- A large part of the French motorways is managed by private concessions.
- The latter can raise prices each year on February 1, taking into account inflation.
- To stem a new "sling" of yellow vests, the minister called on highway management companies to make a "gesture" to motorists.
- Isabelle Jarjaille, freelance journalist and author of Public services delegated to the private sector, who benefits from the deal? (Ed Yves Michel), analyzes this announcement.
For the Minister of Transport, "very significant effort". Thursday, Elisabeth Borne announced the establishment by the motorway companies of a reduction of 30% for regular drivers on this road network, whose management was sold to private companies in 2005.

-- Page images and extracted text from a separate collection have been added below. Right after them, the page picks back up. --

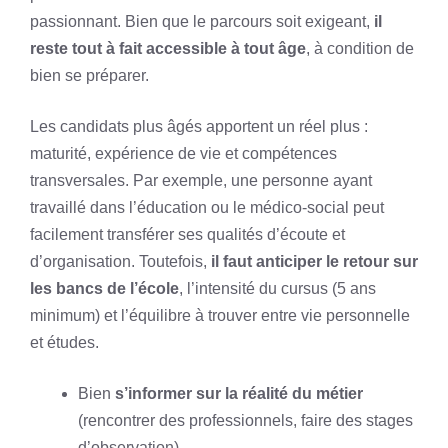
passionnant. Bien que le parcours soit exigeant,
il
reste tout à fait accessible à tout âge
, à condition de
bien se préparer.
Les candidats plus âgés apportent un réel plus :
maturité, expérience de vie et compétences
transversales. Par exemple, une personne ayant
travaillé dans l’éducation ou le médico-social peut
facilement transférer ses qualités d’écoute et
d’organisation. Toutefois,
il faut anticiper le retour sur
les bancs de l’école
, l’intensité du cursus (5 ans
minimum) et l’équilibre à trouver entre vie personnelle
et études.
Bien
s’informer sur la réalité du métier
(rencontrer des professionnels, faire des stages
d’observation).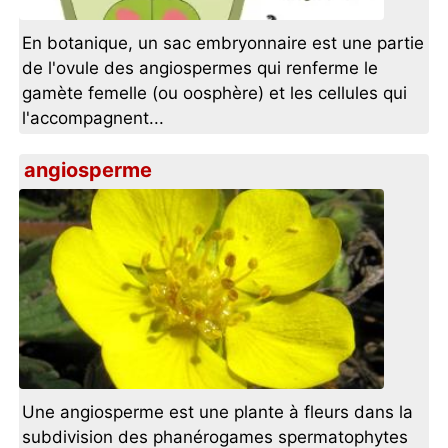
En botanique, un sac embryonnaire est une partie
de l'ovule des angiospermes qui renferme le
gamète femelle (ou oosphère) et les cellules qui
l'accompagnent...
angiosperme
Une angiosperme est une plante à fleurs dans la
subdivision des phanérogames spermatophytes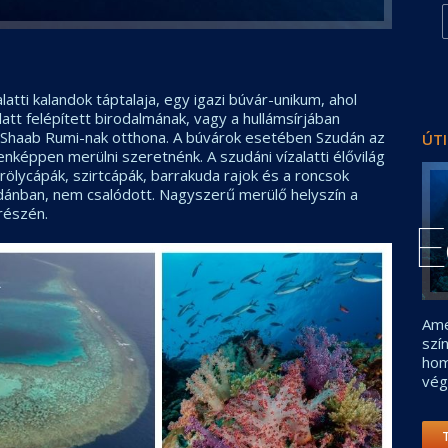
atti kalandok táptalaja, egy igazi búvár-unikum, ahol
latt felépített birodalmának, vagy a hullámsírjában
 Shaab Rumi-nak otthona. A búvárok esetében Szudán az
ÚTI
képpen merülni szeretnénk. A szudáni vízalatti élővilág
rölycápák, szirtcápák, barrakuda rajok és a roncsok
zudánban, nem csalódott. Nagyszerű merülő helyszín a
részén.
E
Ame
szí
hom
vég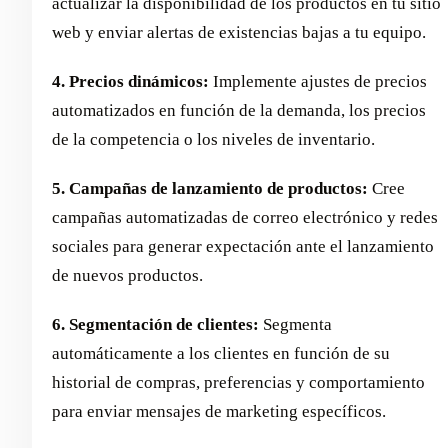
actualizar la disponibilidad de los productos en tu sitio
web y enviar alertas de existencias bajas a tu equipo.
4. Precios dinámicos:
Implemente ajustes de precios
automatizados en función de la demanda, los precios
de la competencia o los niveles de inventario.
5. Campañas de lanzamiento de productos:
Cree
campañas automatizadas de correo electrónico y redes
sociales para generar expectación ante el lanzamiento
de nuevos productos.
6. Segmentación de clientes:
Segmenta
automáticamente a los clientes en función de su
historial de compras, preferencias y comportamiento
para enviar mensajes de marketing específicos.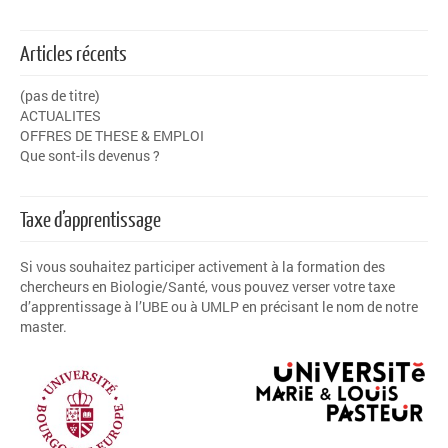
Articles récents
(pas de titre)
ACTUALITES
OFFRES DE THESE & EMPLOI
Que sont-ils devenus ?
Taxe d’apprentissage
Si vous souhaitez participer activement à la formation des
chercheurs en Biologie/Santé, vous pouvez verser votre
taxe
d’apprentissage
à l’
UBE
ou à
UMLP
en précisant le nom de notre
master.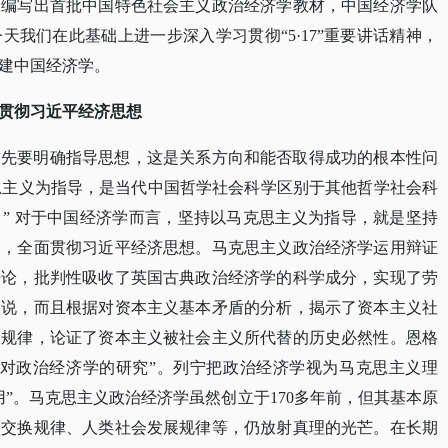
，编写出首批中国特色社会主义政治经济学教材，中国经济学队
我们在此基础上进一步深入学习贯彻“5·17”重要讲话精神，
建中国经济学。
贯彻习近平经济思想
首先要明确指导思想，这是关系方向和能否取得成功的根本性问
马克思主义为指导，是当代中国哲学社会科学区别于其他哲学社会科
” 对于中国经济学而言，坚持以马克思主义为指导，就是坚持
导，全面贯彻习近平经济思想。马克思主义政治经济学运用辩证
法论，批判性吸收了英国古典政治经济学的科学成分，实现了劳
学说，而且根据对资本主义基本矛盾的分析，揭示了资本主义社
般规律，论证了资本主义被社会主义所代替的历史必然性。恩格
自对政治经济学的研究”。列宁把政治经济学视为马克思主义理
”。马克思主义政治经济学虽然创立于170多年前，但其基本原
品交换规律、人类社会发展规律等，仍放射真理的光芒。在长期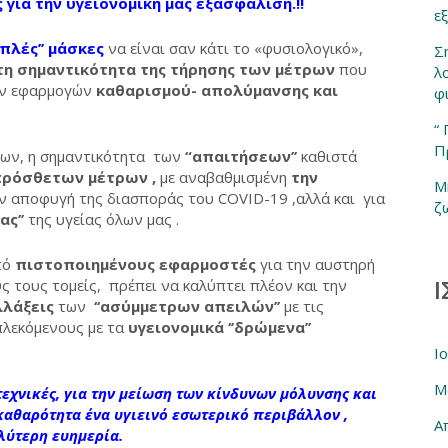
για την υγειονομική μας εξασφάλιση.!!
ε
ιπλές’’ μάσκες
να είναι σαν κάτι το «φυσιολογικό»,
Σ
τη σημαντικότητα της τήρησης των μέτρων
που
λ
των εφαρμογών
καθαρισμού- απολύμανσης και
φ
“
Π
ων, η σημαντικότητα των
“απαιτήσεων’’
καθιστά
πρόσθετων μέτρων
,
με αναβαθμισμένη
την
Μ
την αποφυγή της διασποράς του COVID-19 ,αλλά και για
ζ
ς’’
της υγείας όλων μας .
πό
πιστοποιημένους εφαρμοστές
για την αυστηρή
Ι
 τους τομείς, πρέπει να καλύπτει πλέον και την
λλάξεις
των
‘‘ασύμμετρων απειλών’’
με τις
πλεκόμενους με τα
υγειονομικά ‘’δρώμενα’’
Ι
Μ
εχνικές, για την μείωση των κίνδυνων μόλυνσης και
καθαρότητα ένα υγιεινό εσωτερικό περιβάλλον ,
Α
λύτερη ευημερία.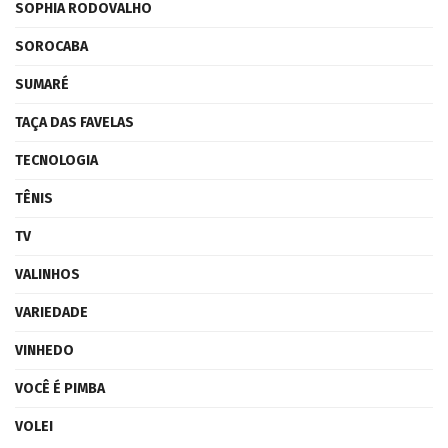
SOPHIA RODOVALHO
SOROCABA
SUMARÉ
TAÇA DAS FAVELAS
TECNOLOGIA
TÊNIS
TV
VALINHOS
VARIEDADE
VINHEDO
VOCÊ É PIMBA
VOLEI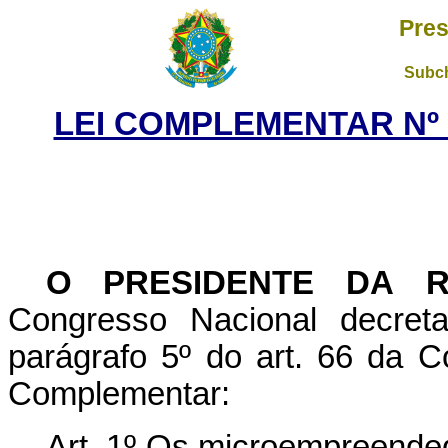
Pres
Subch
LEI COMPLEMENTAR Nº 1
O PRESIDENTE DA R
Congresso Nacional decret
parágrafo 5º do art. 66 da C
Complementar:
Art. 1º Os microempreended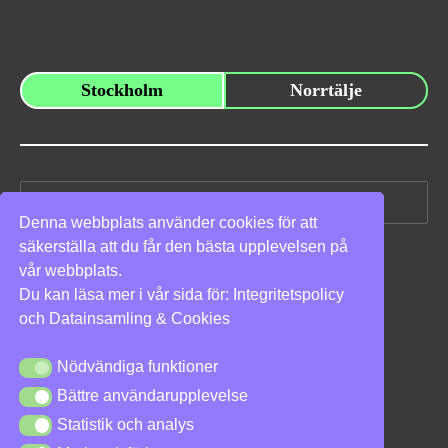
Stockholm
Norrtälje
Sök
efter:
Denna webbplats använder cookies för att
säkerställa att du får den bästa upplevelsen på
Vi stöder
vår webbplats.
Du kan läsa mer i vår sida för:
Integritetspolicy
och
Datainsamling & Cookies
Nödvändiga funktioner
Nödvändiga funktioner
Bättre användarupplevelse
Bättre användarupplevelse
Integritetspolicy
|
Cookies
Statistik och analys
Statistik och analys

This decline - which results in the launch of a new subscription for drivers who perform at least ten round trips per month - was recorded in a tense political context. On February 1st, tolls are expected to increase by 1.8%. A dreaded rise by the government fearing a new sling of "yellow vests" on the subject. Isabelle Jarjaille, an independent journalist and author of Public services delegated to the private sector, who benefits from the deal? (Ed Yves Michel), this reduction is above all a "commercial gesture" granted by the motorway companies, more than a political gesture.
How are the toll rate increases determined and why will they go up 1.8% this year to February 1st?

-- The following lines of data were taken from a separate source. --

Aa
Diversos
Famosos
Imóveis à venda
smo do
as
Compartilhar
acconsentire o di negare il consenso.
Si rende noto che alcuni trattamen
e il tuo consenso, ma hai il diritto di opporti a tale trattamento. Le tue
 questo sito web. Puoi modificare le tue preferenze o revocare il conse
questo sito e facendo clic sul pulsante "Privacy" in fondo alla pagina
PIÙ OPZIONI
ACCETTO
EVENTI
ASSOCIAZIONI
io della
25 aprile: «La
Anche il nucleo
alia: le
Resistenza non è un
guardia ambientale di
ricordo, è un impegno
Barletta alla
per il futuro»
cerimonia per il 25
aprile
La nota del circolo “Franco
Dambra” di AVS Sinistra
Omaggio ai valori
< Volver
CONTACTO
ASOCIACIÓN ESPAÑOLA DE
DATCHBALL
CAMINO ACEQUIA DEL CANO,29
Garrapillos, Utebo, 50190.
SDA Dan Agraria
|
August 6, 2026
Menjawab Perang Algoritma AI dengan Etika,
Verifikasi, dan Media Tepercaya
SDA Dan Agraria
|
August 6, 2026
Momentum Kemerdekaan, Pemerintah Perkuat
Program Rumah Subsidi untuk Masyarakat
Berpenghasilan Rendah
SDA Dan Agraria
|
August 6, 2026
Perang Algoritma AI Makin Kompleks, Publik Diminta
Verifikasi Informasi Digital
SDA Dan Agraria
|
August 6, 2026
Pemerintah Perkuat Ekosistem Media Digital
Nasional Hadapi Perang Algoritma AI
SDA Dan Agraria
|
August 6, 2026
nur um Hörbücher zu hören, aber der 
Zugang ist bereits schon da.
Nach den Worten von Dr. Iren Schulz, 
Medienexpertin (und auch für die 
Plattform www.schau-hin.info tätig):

When the state sold the majority of its shares to these companies, they became owners of the highway management. The network still belongs to the state, but it has granted road management to these companies. In the concession contracts signed between the State, Vinci and consort, there is a very simple rule:
the tariffs of the tolls must increase each year on February 1st to 70% of the rate of the inflation.
But is also taken into account the cost of work on the highways. These investments are paid by the tolls, never the companies pay the works with their own funds. The increase that must occur this year therefore includes inflation, the work of the highway investment plan voted in 2018 and especially the reimbursement of freezing highway rates decided by Ségolène Royal in 2015.
What is it about ?
In November 2014, a controversy over the price of tolls and rising rates bursts. Guest on RTL, Minister Ségolène Royal then announced the freezing of highway rates. Except that the state does not have the right to do it. This is specified in the contracts signed with these management companies. But the government was bound by the announcement effect of the minister and did not want to back down. So the freezing of tariffs has been validated. It was a knife in the contract, a fault.

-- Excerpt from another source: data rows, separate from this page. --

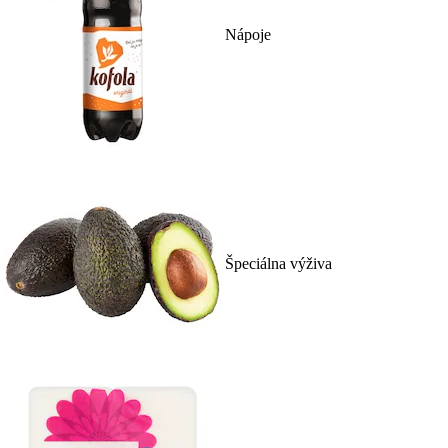
Nápoje
Špeciálna výživa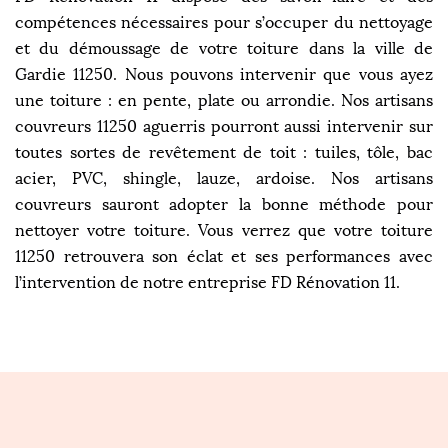
compétences nécessaires pour s’occuper du nettoyage
et du démoussage de votre toiture dans la ville de
Gardie 11250. Nous pouvons intervenir que vous ayez
une toiture : en pente, plate ou arrondie. Nos artisans
couvreurs 11250 aguerris pourront aussi intervenir sur
toutes sortes de revêtement de toit : tuiles, tôle, bac
acier, PVC, shingle, lauze, ardoise. Nos artisans
couvreurs sauront adopter la bonne méthode pour
nettoyer votre toiture. Vous verrez que votre toiture
11250 retrouvera son éclat et ses performances avec
l’intervention de notre entreprise FD Rénovation 11.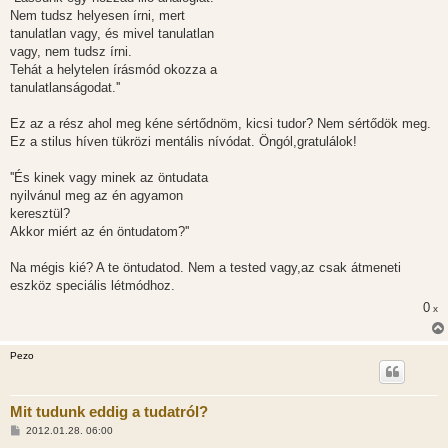
Nem tudsz helyesen írni, mert
tanulatlan vagy, és mivel tanulatlan
vagy, nem tudsz írni.
Tehát a helytelen írásmód okozza a
tanulatlanságodat.''
Ez az a rész ahol meg kéne sértődnöm, kicsi tudor? Nem sértődök meg.
Ez a stilus híven tükrözi mentális nívódat. Öngól,gratulálok!
''És kinek vagy minek az öntudata
nyilvánul meg az én agyamon
keresztül?
Akkor miért az én öntudatom?''
Na mégis kié? A te öntudatod. Nem a tested vagy,az csak átmeneti
eszköz speciális létmódhoz.
0
x
Pezo
Mit tudunk eddig a tudatról?
H
2012.01.28. 06:00
o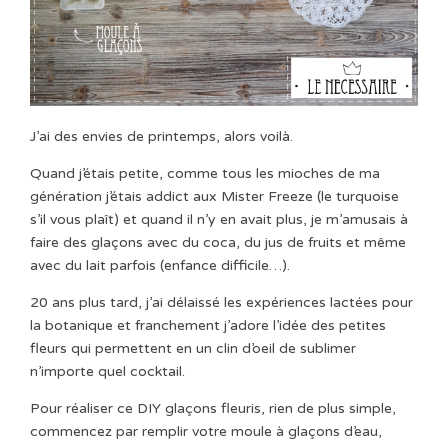
J’ai des envies de printemps, alors voilà.
Quand j’étais petite, comme tous les mioches de ma
génération j’étais addict aux Mister Freeze (le turquoise
s’il vous plaît) et quand il n’y en avait plus, je m’amusais à
faire des glaçons avec du coca, du jus de fruits et même
avec du lait parfois (enfance difficile…).
20 ans plus tard, j’ai délaissé les expériences lactées pour
la botanique et franchement j’adore l’idée des petites
fleurs qui permettent en un clin d’oeil de sublimer
n’importe quel cocktail.
Pour réaliser ce DIY glaçons fleuris, rien de plus simple,
commencez par remplir votre moule à glaçons d’eau,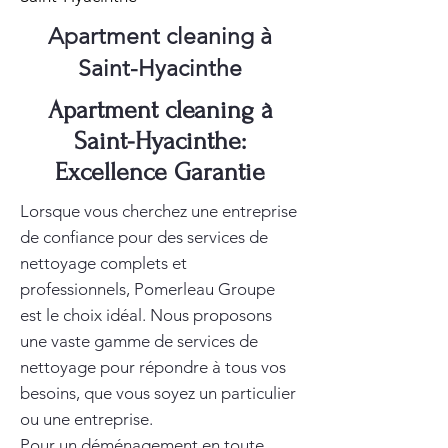
Apartment cleaning à
Saint-Hyacinthe
Apartment cleaning à
Saint-Hyacinthe:
Excellence Garantie
Lorsque vous cherchez une entreprise
de confiance pour des services de
nettoyage complets et
professionnels, Pomerleau Groupe
est le choix idéal. Nous proposons
une vaste gamme de services de
nettoyage pour répondre à tous vos
besoins, que vous soyez un particulier
ou une entreprise.
Pour un déménagement en toute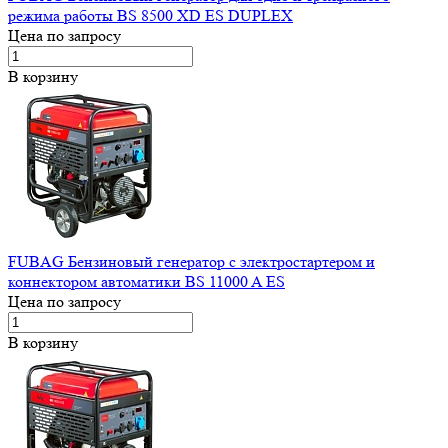
режима работы BS 8500 XD ES DUPLEX
Цена по запросу
В корзину
FUBAG Бензиновый генератор с электростартером и
коннектором автоматики BS 11000 A ES
Цена по запросу
В корзину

A fault because at the exit, the reimbursement of this famous freezing of rates is reflected today (and until 2023) by an additional cost borne by users. The regulatory authority for road activities has estimated this extra cost at 500 million euros. Note that at the time, Elisabeth Borne, the current Minister of Transport, was director of Ségolène Royal's cabinet.
How do you analyze the announcement of the Minister of Transport a reduction of 30% for regular motorists?
It's a game of fools. It has been two months since the government tried, in the context of the mobilization of "yellow vests", to make it appear that it has the means to act in the face of rising highway rates. However, the state has no leverage. If the motorway management companies - Vinci, Eiffage or Abertis - have agreed to
to set up this reduction of tariffs by 30% is because they see it as an economic interest. This is a commercial offer, that is to say a new subscription intended for regular highway users. This decline obviously does not apply to all users.
Subscriptions have many advantages, which helps to keep drivers loyal and reduce costs. Regular motorists who will be eligible for this discounted rate pass will receive a badge for the electronic toll service. E-tolls are less technical constraints and less staffing. This decision is nothing more than a commercial gesture of private companies, and not a political gesture.
The Minister of Transport has ruled out any buy-back by the state of these companies, explaining that it would cost 50 billion euros to the state. Where does this figure come from?
This figure is taken from the report of a parliamentary committee set up in 2014 on the role of motorways in financing transport infrastructure. A study had been requested by the parliamentarians to estimate the cost of a purchase of these concessions by the State. As contracts with companies run until 2036, this means that the state should pay compensation if it decides to buy these companies before the end of the contracts. The study then quantified the cost of these benefits between 25 and 60 billion euros.
It's a cost but it's mostly a long-term political choice. The average margin achieved by the motorway companies was 34.7% in 2017. That's huge. In comparison, CAC 40 companies - which are doing relatively well - achieve an average margin of 6%. If we look at the amount of the costs and what that brings back, we are entitled to ask the question of a purchase by the State.
Admittedly, it would cost between 25 and 60 billion, but in view of the profitability of the activity, this amount could be repaid in just 10 years and the revenue could then fall back into the coffers of the state. This is a real political issue and it should be on the agenda.